= Pat Denner =

American designer most famous for Vegas Vic

Pat Denner (1924 - September 25, 2011) was the designer of the iconic Las Vegas neon sign known as Vegas Vic.

Denner was raised in Salt Lake City, and studied commercial drawing and design at the Pratt Institute in New York City.

In 1951, the Young Electric Sign Company in Salt Lake City commissioned Denner to design an illustration for the manufacturing of the neon sign. He also was commissioned to design Wendover Will for The Stateline Casino in West Wendover, Nevada in 1952.

Denner also designed in 1952 the first seat-down menus for Harman Restaurants, home of the KFC in Salt Lake City and then created the likeness of Col. Harland Sanders for the menus and posterity. Back then the franchise was not established and Harman Restaurants had only two locations in Salt Lake City.
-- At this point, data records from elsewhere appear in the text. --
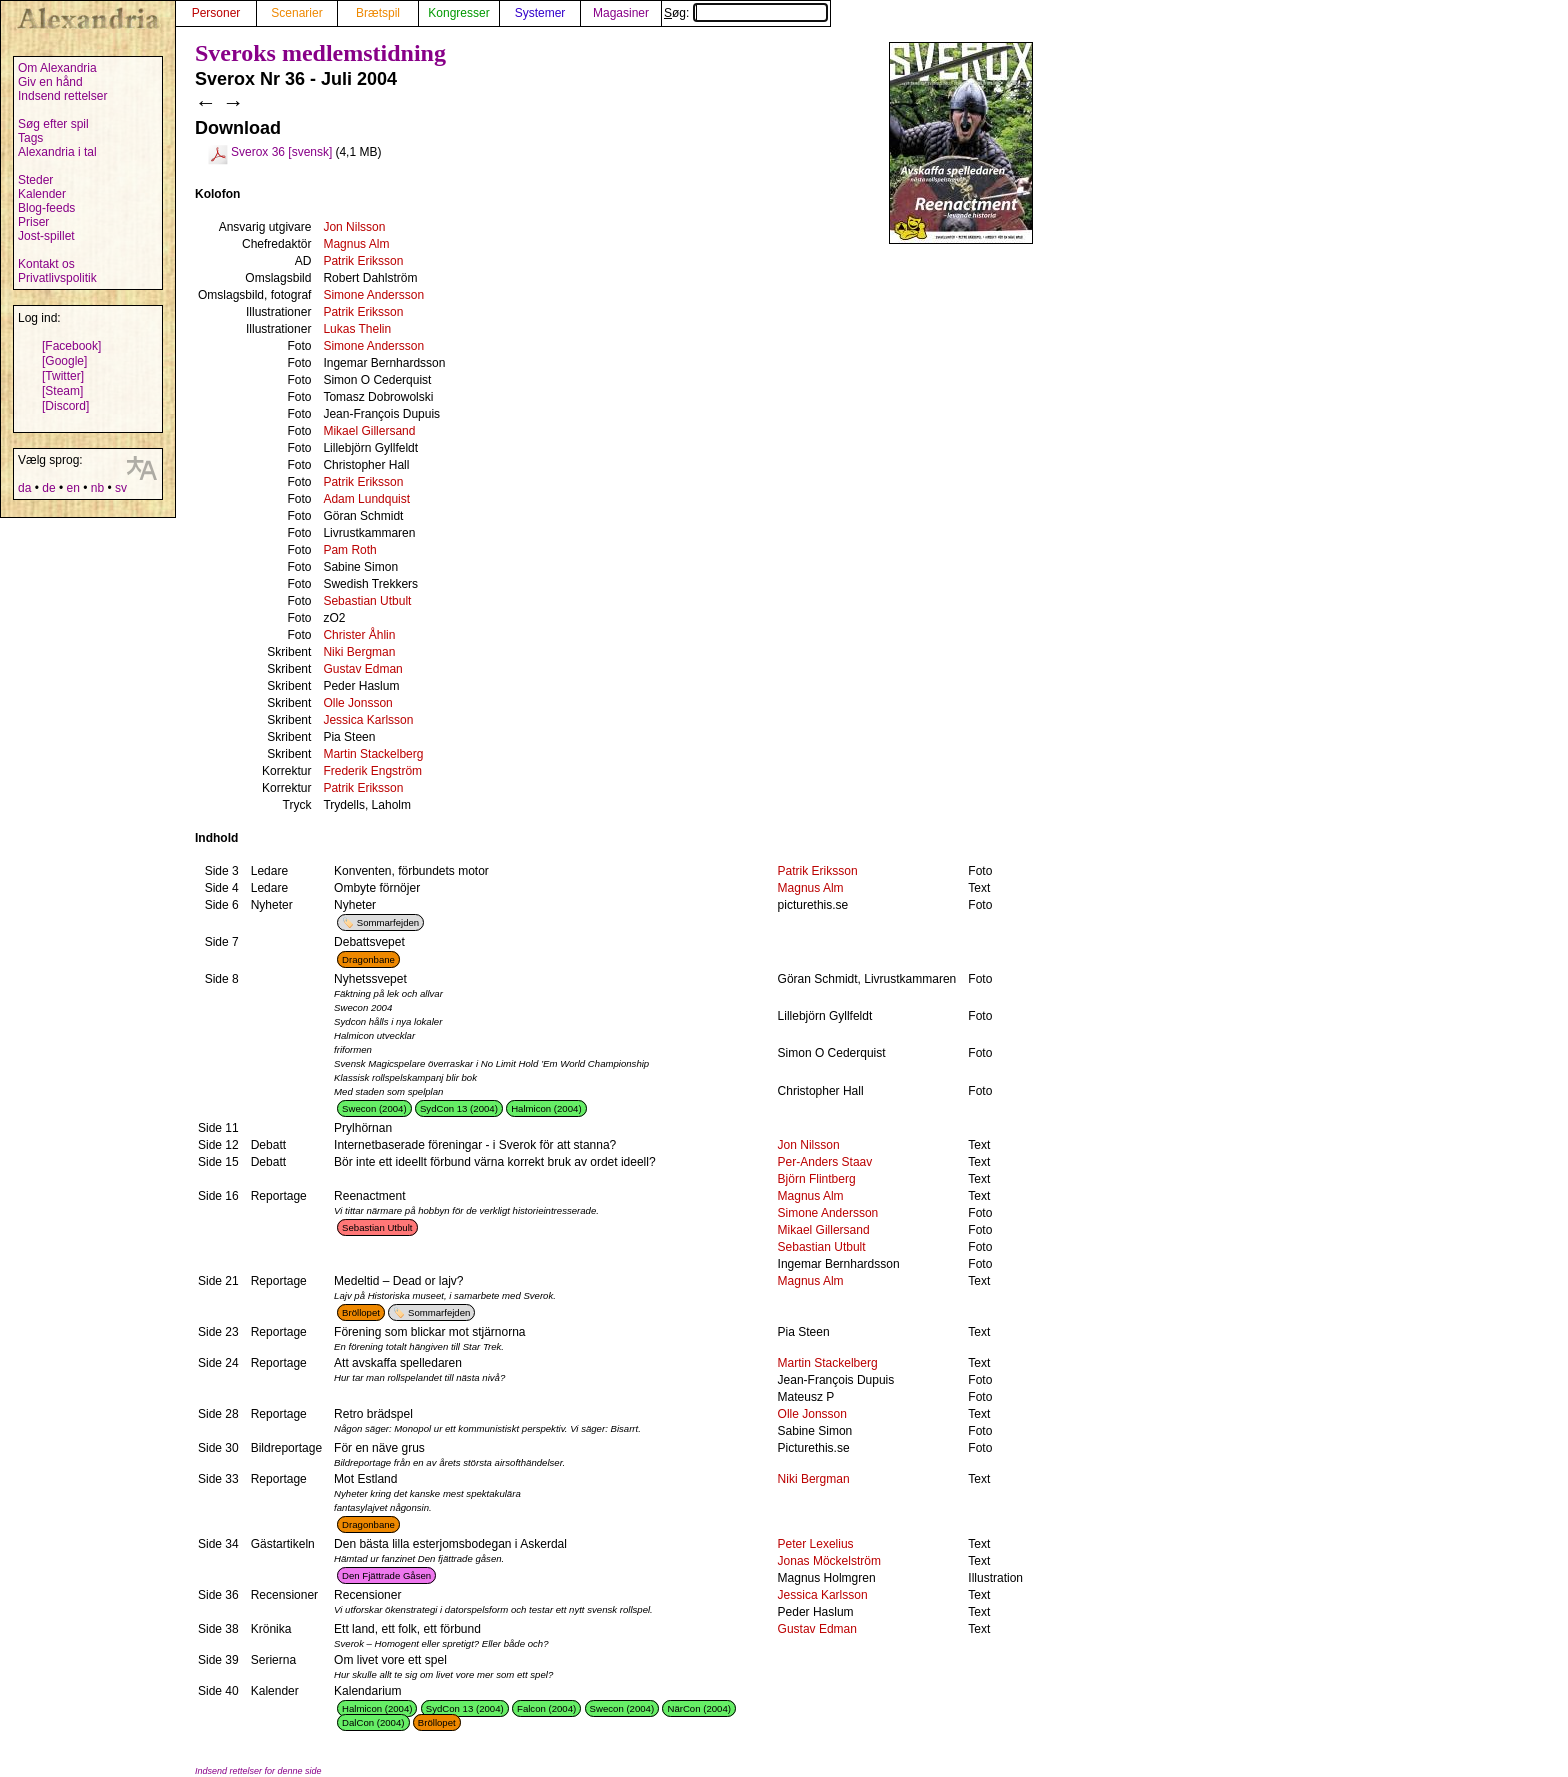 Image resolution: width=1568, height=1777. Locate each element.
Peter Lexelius (816, 1544)
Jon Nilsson (354, 227)
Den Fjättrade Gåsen (386, 1575)
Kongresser (458, 13)
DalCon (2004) (373, 1722)
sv (121, 488)
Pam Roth (349, 550)
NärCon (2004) (698, 1708)
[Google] (64, 361)
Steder (35, 180)
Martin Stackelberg (373, 754)
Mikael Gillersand (369, 431)
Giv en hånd (50, 82)
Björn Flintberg (817, 1179)
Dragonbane (368, 959)
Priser (33, 222)
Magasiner (621, 13)
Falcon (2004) (546, 1708)
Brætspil (378, 13)
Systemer (540, 13)
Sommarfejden (388, 922)
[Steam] (62, 391)
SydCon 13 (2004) (459, 1108)
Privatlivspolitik (57, 278)
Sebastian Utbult (367, 601)
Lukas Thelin (357, 329)
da (24, 488)
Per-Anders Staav (825, 1162)
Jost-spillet (46, 236)
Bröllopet (361, 1312)
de (48, 488)
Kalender (42, 194)
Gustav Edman (362, 669)
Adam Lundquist (366, 499)
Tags (30, 138)
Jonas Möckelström (829, 1561)
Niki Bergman (359, 652)
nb (97, 488)
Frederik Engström (372, 771)
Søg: (746, 13)
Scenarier (296, 13)
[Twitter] (63, 376)
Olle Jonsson (357, 703)
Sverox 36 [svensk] (281, 152)
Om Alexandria (57, 68)
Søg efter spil (53, 124)
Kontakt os (46, 264)
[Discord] (65, 406)
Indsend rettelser (62, 96)
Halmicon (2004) (546, 1108)
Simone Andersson (373, 295)
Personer (216, 13)
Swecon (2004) (374, 1108)
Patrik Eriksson (363, 261)
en (72, 488)
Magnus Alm (356, 244)
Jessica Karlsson (368, 720)
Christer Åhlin (359, 635)
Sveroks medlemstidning (320, 53)
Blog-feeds (46, 208)
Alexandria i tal (57, 152)
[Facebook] (71, 346) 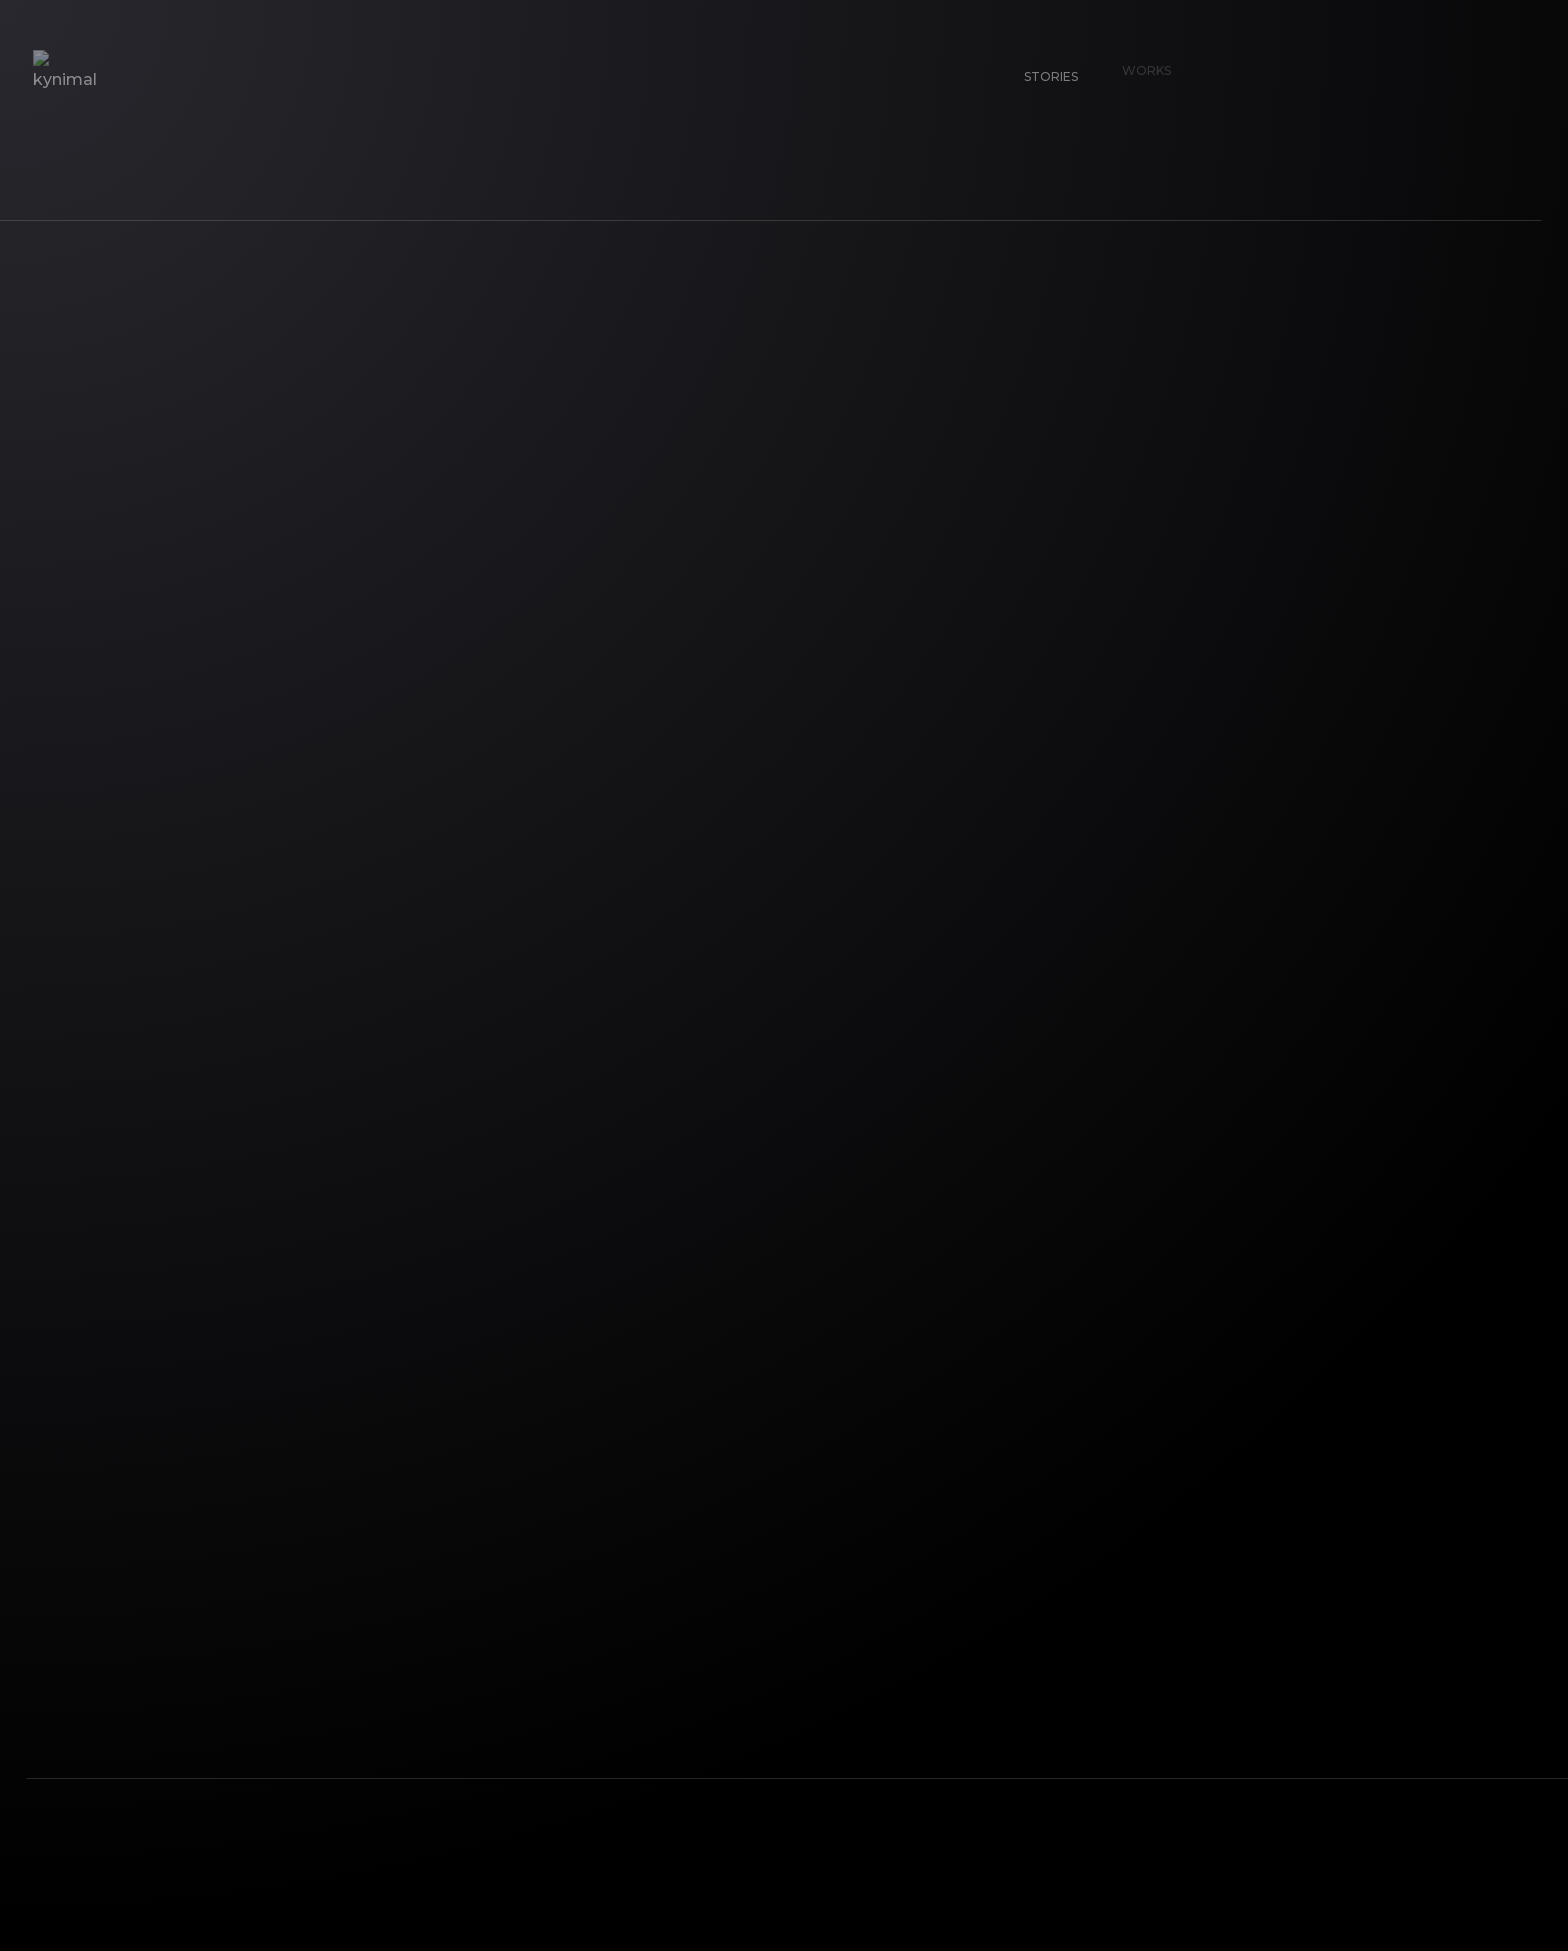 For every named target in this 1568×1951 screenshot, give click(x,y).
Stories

The 1950s were productive and creative for Denner as an art director and graphic designer. From his studio at Denner & Associates located at the corner of Main and Broadway in Salt Lake City, he handled many of the prestigious accounts of those days, such as Walker Bank, Equitable Oil Company, Auerbachs Stores, Harman Restaurants, Dee Restaurants and others. Mr. Denner created oils, watercolors and portraiture for many selected clients like the U.S. Ski and Snowboard Association in Park City and others from his storefront studio in Salt Lake City, Utah. Pat Denner died September 25, 2011 in Salt Lake City, Utah at the age of 87.

Mr. Denner was the subject of a documentary, Howdy Pardner! (directed by George Leon - 2007), which is described as being "about Americana, iconography, outdoor advertising, graphic design and its influence in the popular culture".